### What to do
Pictures stay out; please output the remaining data exactly.

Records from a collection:
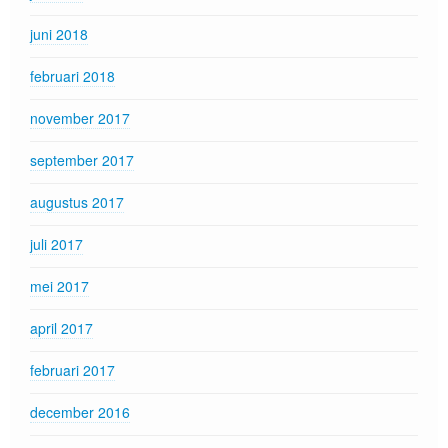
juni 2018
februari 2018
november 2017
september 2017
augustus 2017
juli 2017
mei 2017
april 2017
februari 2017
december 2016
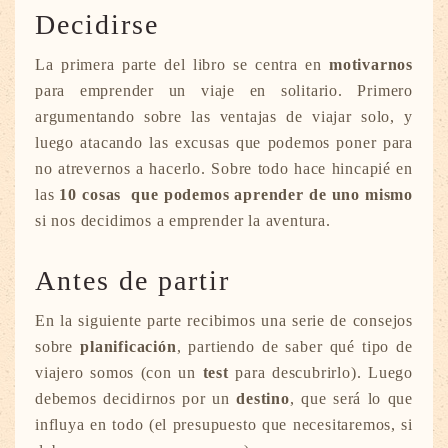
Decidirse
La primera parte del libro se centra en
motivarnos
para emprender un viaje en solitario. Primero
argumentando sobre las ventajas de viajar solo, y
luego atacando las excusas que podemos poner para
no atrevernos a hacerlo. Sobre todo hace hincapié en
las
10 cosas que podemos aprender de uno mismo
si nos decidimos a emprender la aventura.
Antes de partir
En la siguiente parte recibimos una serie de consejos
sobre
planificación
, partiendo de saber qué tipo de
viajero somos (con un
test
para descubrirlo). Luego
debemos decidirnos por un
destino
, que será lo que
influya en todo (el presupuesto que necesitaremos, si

### Response to the task
juni 2018
februari 2018
november 2017
september 2017
augustus 2017
juli 2017
mei 2017
april 2017
februari 2017
december 2016
Decidirse
La primera parte del libro se centra en
motivarnos
para emprender un viaje en solitario. Primero
argumentando sobre las ventajas de viajar solo, y
luego atacando las excusas que podemos poner para
no atrevernos a hacerlo. Sobre todo hace hincapié en
las
10 cosas que podemos aprender de uno mismo
si nos decidimos a emprender la aventura.
Antes de partir
En la siguiente parte recibimos una serie de consejos
sobre
planificación
, partiendo de saber qué tipo de
viajero somos (con un
test
para descubrirlo). Luego
debemos decidirnos por un
destino
, que será lo que
influya en todo (el presupuesto que necesitaremos, si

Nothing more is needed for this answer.